> **Assigned task**
The answer must consist of every line below that holds the word "Luce".

==== Data for processing

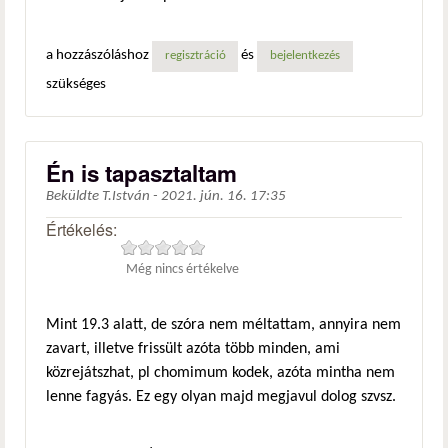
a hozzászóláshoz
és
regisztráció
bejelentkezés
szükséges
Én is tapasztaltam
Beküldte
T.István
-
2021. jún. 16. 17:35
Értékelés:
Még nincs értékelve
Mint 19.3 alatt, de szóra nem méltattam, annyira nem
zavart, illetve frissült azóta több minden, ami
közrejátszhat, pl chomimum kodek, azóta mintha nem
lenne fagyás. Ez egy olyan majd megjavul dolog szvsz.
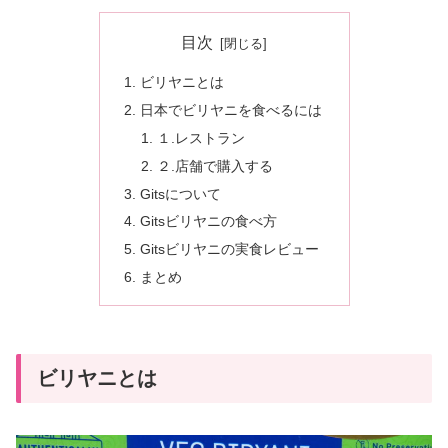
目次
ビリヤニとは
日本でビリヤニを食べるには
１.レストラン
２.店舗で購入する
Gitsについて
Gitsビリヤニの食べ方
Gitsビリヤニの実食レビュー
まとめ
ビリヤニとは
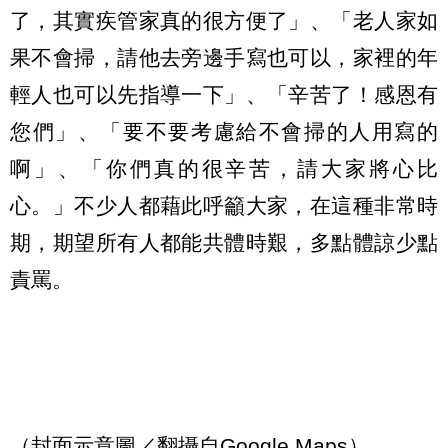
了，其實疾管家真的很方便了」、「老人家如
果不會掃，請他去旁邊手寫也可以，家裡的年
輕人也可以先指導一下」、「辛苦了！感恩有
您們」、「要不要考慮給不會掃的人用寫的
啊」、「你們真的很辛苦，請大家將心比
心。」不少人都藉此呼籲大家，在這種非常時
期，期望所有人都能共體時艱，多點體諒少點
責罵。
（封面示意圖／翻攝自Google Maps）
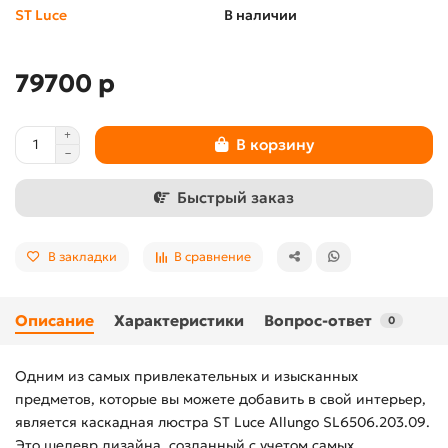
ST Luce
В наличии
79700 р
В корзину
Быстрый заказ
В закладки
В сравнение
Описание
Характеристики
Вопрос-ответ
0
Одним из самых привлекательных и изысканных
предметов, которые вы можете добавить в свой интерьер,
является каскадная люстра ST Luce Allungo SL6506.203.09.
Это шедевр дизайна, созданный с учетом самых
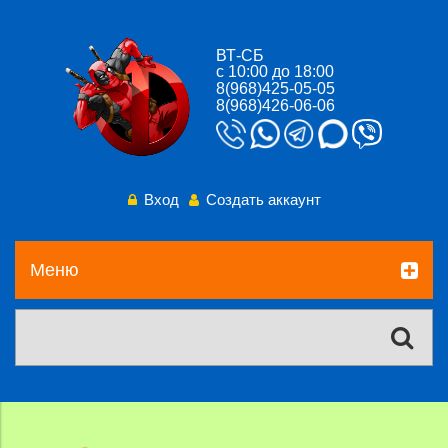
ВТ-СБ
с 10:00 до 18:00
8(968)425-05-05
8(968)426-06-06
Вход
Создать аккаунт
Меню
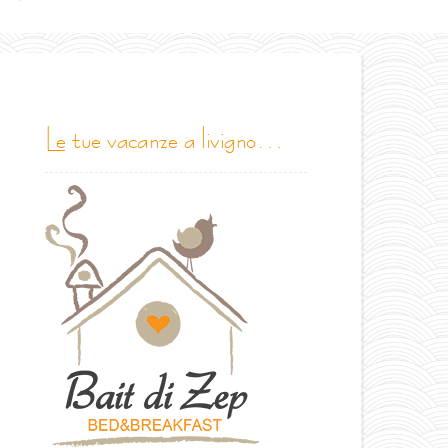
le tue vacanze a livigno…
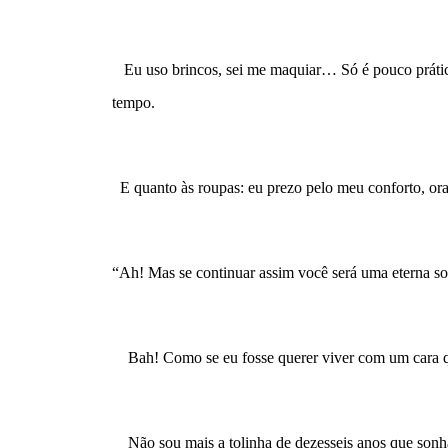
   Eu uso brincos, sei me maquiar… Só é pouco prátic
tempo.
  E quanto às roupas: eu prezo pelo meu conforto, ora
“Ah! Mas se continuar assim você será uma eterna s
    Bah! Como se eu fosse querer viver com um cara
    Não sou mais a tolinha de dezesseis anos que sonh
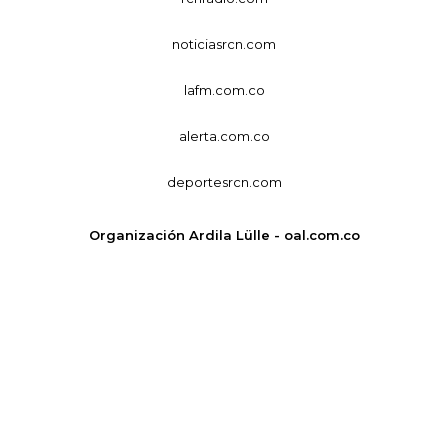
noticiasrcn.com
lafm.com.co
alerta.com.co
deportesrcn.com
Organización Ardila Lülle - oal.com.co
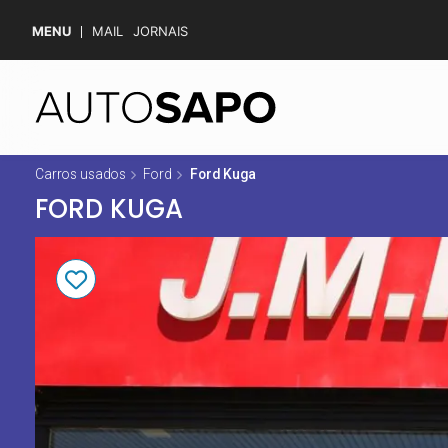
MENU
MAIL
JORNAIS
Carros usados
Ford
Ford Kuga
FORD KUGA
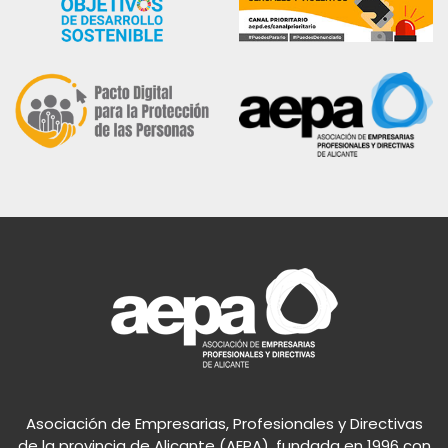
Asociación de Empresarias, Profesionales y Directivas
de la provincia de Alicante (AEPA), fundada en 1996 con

========
==== Data for processing

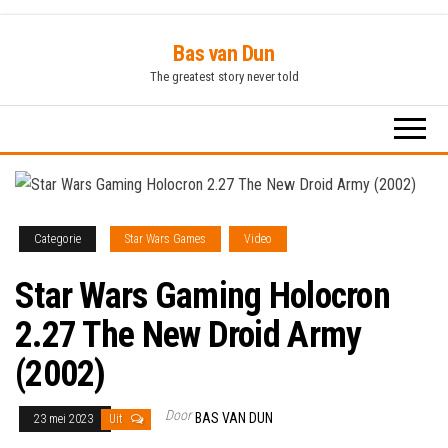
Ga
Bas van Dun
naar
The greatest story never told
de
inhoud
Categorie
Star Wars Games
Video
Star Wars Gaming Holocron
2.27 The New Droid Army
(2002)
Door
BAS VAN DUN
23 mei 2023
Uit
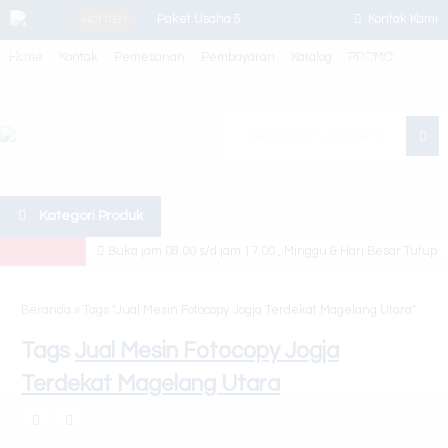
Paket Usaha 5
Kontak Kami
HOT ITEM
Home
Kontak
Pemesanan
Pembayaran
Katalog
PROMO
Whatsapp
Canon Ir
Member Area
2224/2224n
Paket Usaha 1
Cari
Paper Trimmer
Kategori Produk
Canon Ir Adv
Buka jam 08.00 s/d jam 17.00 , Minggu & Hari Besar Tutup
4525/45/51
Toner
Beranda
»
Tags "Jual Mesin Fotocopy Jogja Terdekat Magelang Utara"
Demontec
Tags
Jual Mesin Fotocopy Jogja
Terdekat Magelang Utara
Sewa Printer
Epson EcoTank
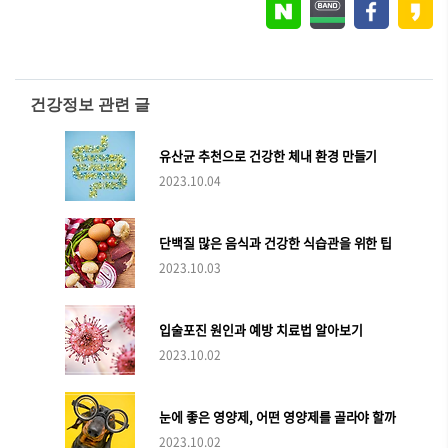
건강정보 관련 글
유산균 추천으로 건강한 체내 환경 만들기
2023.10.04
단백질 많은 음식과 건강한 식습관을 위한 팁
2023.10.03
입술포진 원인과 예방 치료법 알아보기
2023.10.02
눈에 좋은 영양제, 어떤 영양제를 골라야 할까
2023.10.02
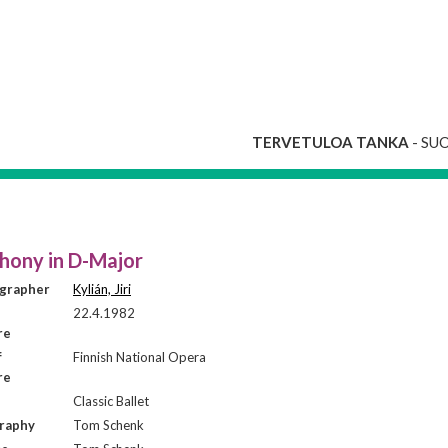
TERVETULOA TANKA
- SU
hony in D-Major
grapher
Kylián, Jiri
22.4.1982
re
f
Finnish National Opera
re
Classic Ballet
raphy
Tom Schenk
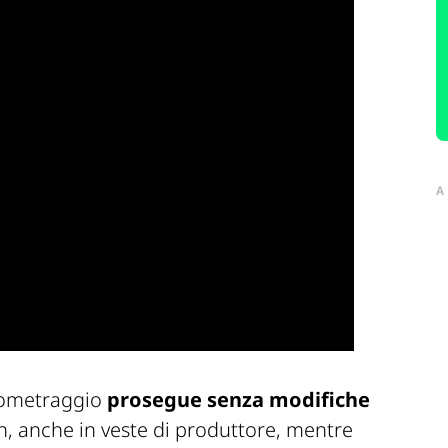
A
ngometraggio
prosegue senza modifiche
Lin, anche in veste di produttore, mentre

========

> **Answer section**
ST Luce
является каскадная люстра ST Luce Allungo SL6506.203.09.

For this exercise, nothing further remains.